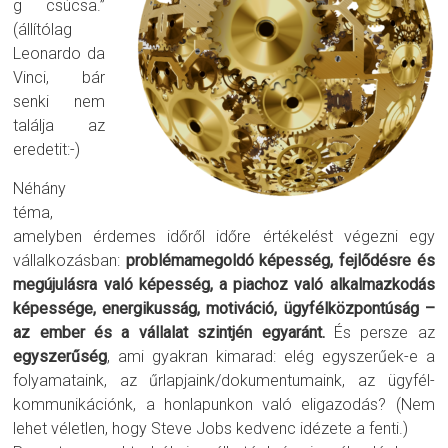
g csúcsa.”
(állítólag
Leonardo da
Vinci, bár
senki nem
találja az
eredetit:-)
Néhány
téma,
amelyben érdemes időről időre értékelést végezni egy
vállalkozásban:
problémamegoldó képesség, fejlődésre és
megújulásra való képesség, a piachoz való alkalmazkodás
képessége, energikusság, motiváció, ügyfélközpontúság –
az ember és a vállalat szintjén egyaránt.
És persze az
egyszerűség
, ami gyakran kimarad: elég egyszerűek-e a
folyamataink, az űrlapjaink/dokumentumaink, az ügyfél-
kommunikációnk, a honlapunkon való eligazodás? (Nem
lehet véletlen, hogy Steve Jobs kedvenc idézete a fenti.)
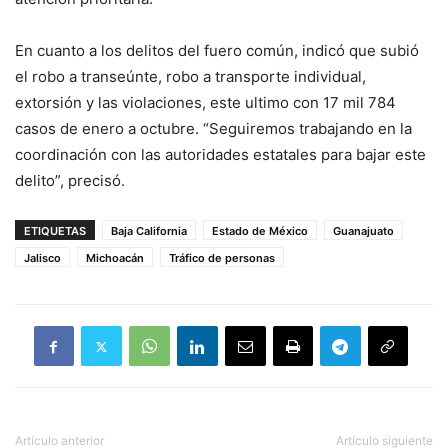
En cuanto a los delitos del fuero común, indicó que subió
el robo a transeúnte, robo a transporte individual,
extorsión y las violaciones, este ultimo con 17 mil 784
casos de enero a octubre. “Seguiremos trabajando en la
coordinación con las autoridades estatales para bajar este
delito”, precisó.
ETIQUETAS
Baja California
Estado de México
Guanajuato
Jalisco
Michoacán
Tráfico de personas
Artículo anterior
Artículo siguiente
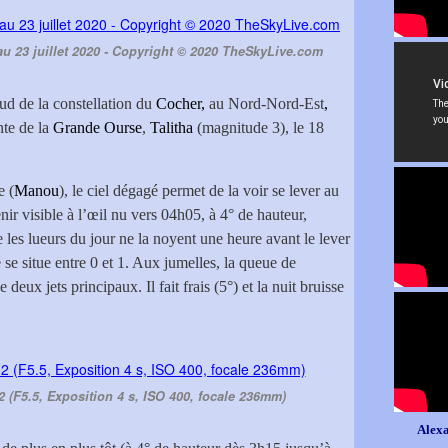
au 23 juillet 2020 - Copyright © 2020 TheSkyLive.com
sud de la constellation du
Cocher,
au Nord-Nord-Est
,
ante de la
Grande Ourse
,
Talitha
(magnitude 3), le 18
e (
Manou
), le ciel dégagé permet de la voir se lever au
ir visible à l’œil nu vers 04h05, à 4° de hauteur,
 les lueurs du jour ne la noyent une heure avant le lever
se situe entre 0 et 1. Aux jumelles, la queue de
deux jets principaux. Il fait frais (5°) et la nuit bruisse
32 (F5.5, Exposition 4 s, ISO 400, focale 236mm)
Alexa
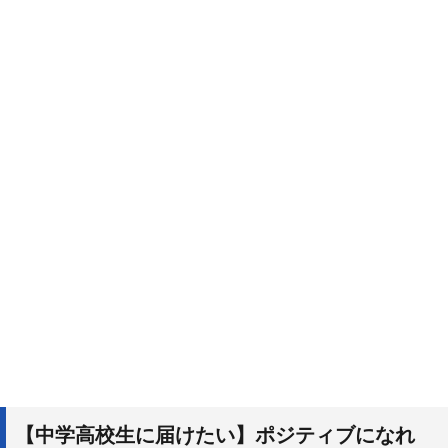
【中学高校生に届けたい】ポジティブになれ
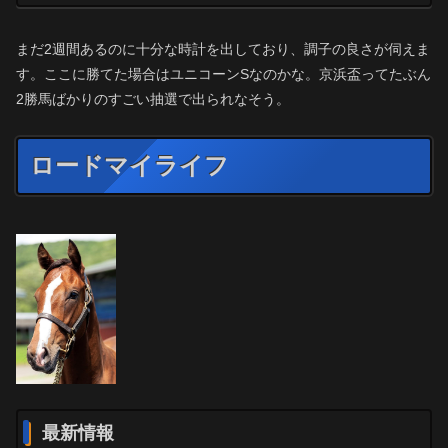
まだ2週間あるのに十分な時計を出しており、調子の良さが伺えま
す。ここに勝てた場合はユニコーンSなのかな。京浜盃ってたぶん
2勝馬ばかりのすごい抽選で出られなそう。
ロードマイライフ
最新情報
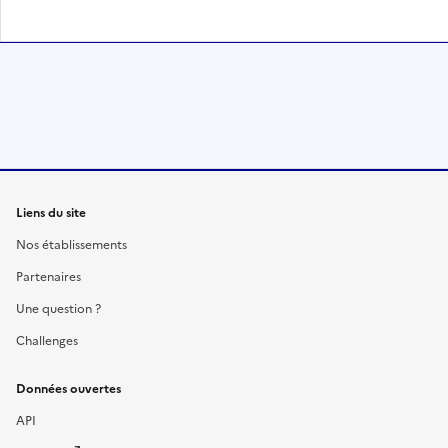
Liens du site
Nos établissements
Partenaires
Une question ?
Challenges
Données ouvertes
API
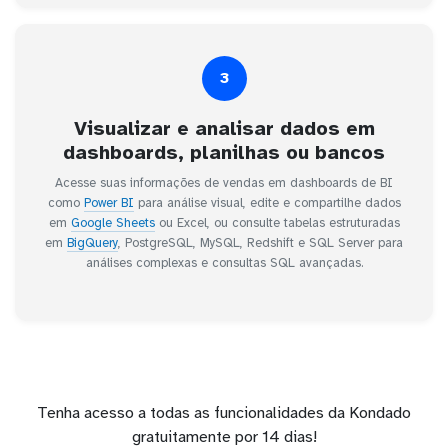
3
Visualizar e analisar dados em
dashboards, planilhas ou bancos
Acesse suas informações de vendas em dashboards de BI
como
Power BI
para análise visual, edite e compartilhe dados
em
Google Sheets
ou Excel, ou consulte tabelas estruturadas
em
BigQuery
, PostgreSQL, MySQL, Redshift e SQL Server para
análises complexas e consultas SQL avançadas.
Tenha acesso a todas as funcionalidades da Kondado
gratuitamente por 14 dias!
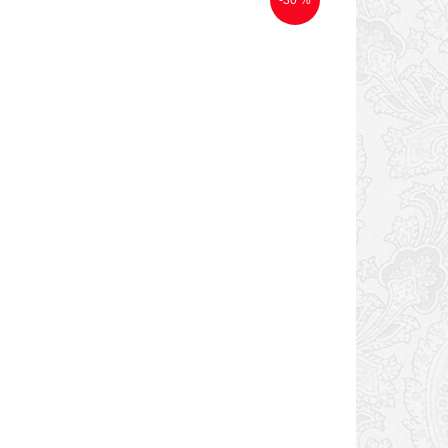
-30 %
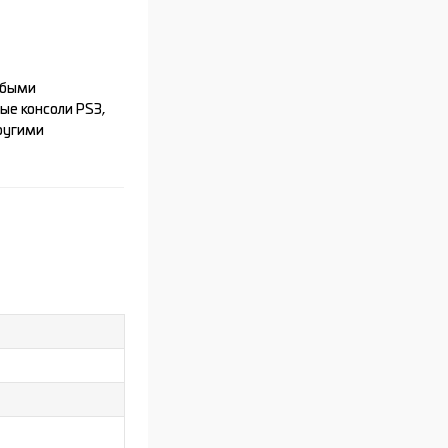
юбыми
е консоли PS3,
другими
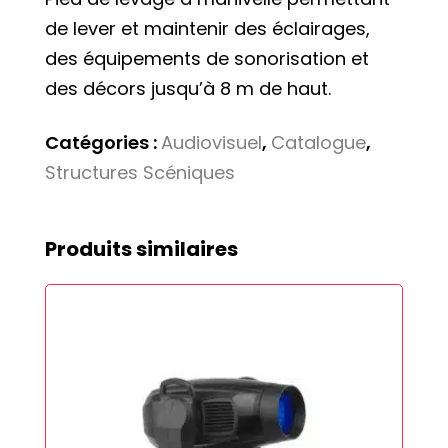
de lever et maintenir des éclairages,
des équipements de sonorisation et
des décors jusqu’à 8 m de haut.
Catégories :
Audiovisuel
,
Catalogue
,
Structures Scéniques
Produits similaires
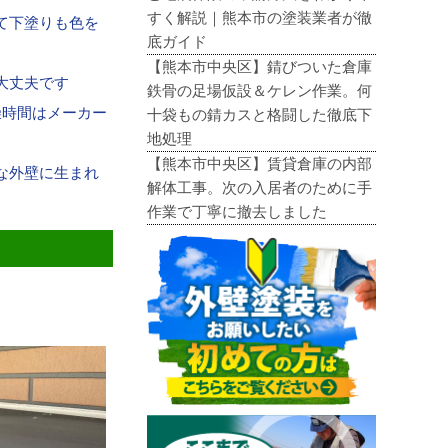
すく解説｜熊本市の塗装業者が徹
て下塗りも色を
底ガイド
【熊本市中央区】錆びついた倉庫
大丈夫です
鉄骨の足場仮設＆ケレン作業。何
燥時間はメーカー
十袋もの錆カスと格闘した徹底下
地処理
【熊本市中央区】賃貸倉庫の内部
な外壁に生まれ
解体工事。次の入居者のために手
作業で丁寧に撤去しました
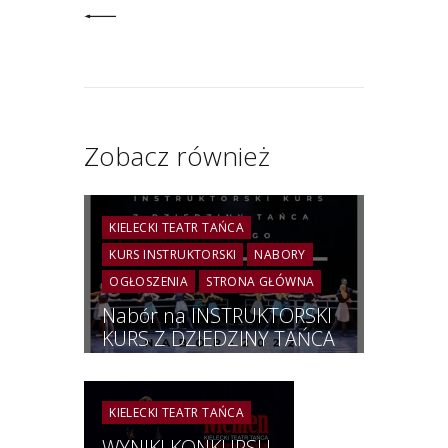
Zobacz również
KIELECKI TEATR TAŃCA
KURS INSTRUKTORSKI
NABORY
OGŁOSZENIA
STRONA GŁÓWNA
Nabór na INSTRUKTORSKI
KURS Z DZIEDZINY TAŃCA
JAZZOWEGO 2022
KIELECKI TEATR TAŃCA
WYNIKI KONKURSU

....

■ **Brief**: Your copy must match the records above word for word and contain no pictures.

■ **Task response**:
g csúcsa.”
(állítólag
Leonardo da
Vinci, bár
senki nem
találja az
eredetit:-)
Néhány
téma,
amelyben érdemes időről időre értékelést végezni egy
vállalkozásban:
problémamegoldó képesség, fejlődésre és
megújulásra való képesség, a piachoz való alkalmazkodás
képessége, energikusság, motiváció, ügyfélközpontúság –
az ember és a vállalat szintjén egyaránt.
És persze az
egyszerűség
, ami gyakran kimarad: elég egyszerűek-e a
folyamataink, az űrlapjaink/dokumentumaink, az ügyfél-
kommunikációnk, a honlapunkon való eligazodás? (Nem
lehet véletlen, hogy Steve Jobs kedvenc idézete a fenti.)
En cuanto a los delitos del fuero común, indicó que subió
el robo a transeúnte, robo a transporte individual,
extorsión y las violaciones, este ultimo con 17 mil 784
casos de enero a octubre. “Seguiremos trabajando en la
coordinación con las autoridades estatales para bajar este
delito”, precisó.
ETIQUETAS
Baja California
Estado de México
Guanajuato
Jalisco
Michoacán
Tráfico de personas
Artículo anterior
Artículo siguiente
au 23 juillet 2020 - Copyright © 2020 TheSkyLive.com
sud de la constellation du
Cocher,
au Nord-Nord-Est
,
ante de la
Grande Ourse
,
Talitha
(magnitude 3), le 18
e (
Manou
), le ciel dégagé permet de la voir se lever au
ir visible à l’œil nu vers 04h05, à 4° de hauteur,
 les lueurs du jour ne la noyent une heure avant le lever
se situe entre 0 et 1. Aux jumelles, la queue de
deux jets principaux. Il fait frais (5°) et la nuit bruisse
32 (F5.5, Exposition 4 s, ISO 400, focale 236mm)
Alexa
【中学高校生に届けたい】ポジティブになれ
まだ2週間あるのに十分な時計を出しており、調子の良さが伺えま
す。ここに勝てた場合はユニコーンSなのかな。京浜盃ってたぶん
2勝馬ばかりのすごい抽選で出られなそう。
ロードマイライフ
最新情報
Liens du site
Nos établissements
Partenaires
Une question ?
Challenges
Données ouvertes
API
3
Visualizar e analisar dados em
dashboards, planilhas ou bancos
Acesse suas informações de vendas em dashboards de BI
como
Power BI
para análise visual, edite e compartilhe dados
em
Google Sheets
ou Excel, ou consulte tabelas estruturadas
em
BigQuery
, PostgreSQL, MySQL, Redshift e SQL Server para
análises complexas e consultas SQL avançadas.
Tenha acesso a todas as funcionalidades da Kondado
gratuitamente por 14 dias!
-30 %
юбыми
е консоли PS3,
другими
de lever et maintenir des éclairages,
des équipements de sonorisation et
des décors jusqu’à 8 m de haut.
Catégories :
Audiovisuel
,
Catalogue
,
Structures Scéniques
Produits similaires
すく解説｜熊本市の塗装業者が徹
て下塗りも色を
底ガイド
【熊本市中央区】錆びついた倉庫
大丈夫です
鉄骨の足場仮設＆ケレン作業。何
燥時間はメーカー
十袋もの錆カスと格闘した徹底下
地処理
【熊本市中央区】賃貸倉庫の内部
な外壁に生まれ
解体工事。次の入居者のために手
作業で丁寧に撤去しました
Zobacz również
KIELECKI TEATR TAŃCA
KURS INSTRUKTORSKI
NABORY
OGŁOSZENIA
STRONA GŁÓWNA
Nabór na INSTRUKTORSKI
KURS Z DZIEDZINY TAŃCA
JAZZOWEGO 2022
KIELECKI TEATR TAŃCA
WYNIKI KONKURSU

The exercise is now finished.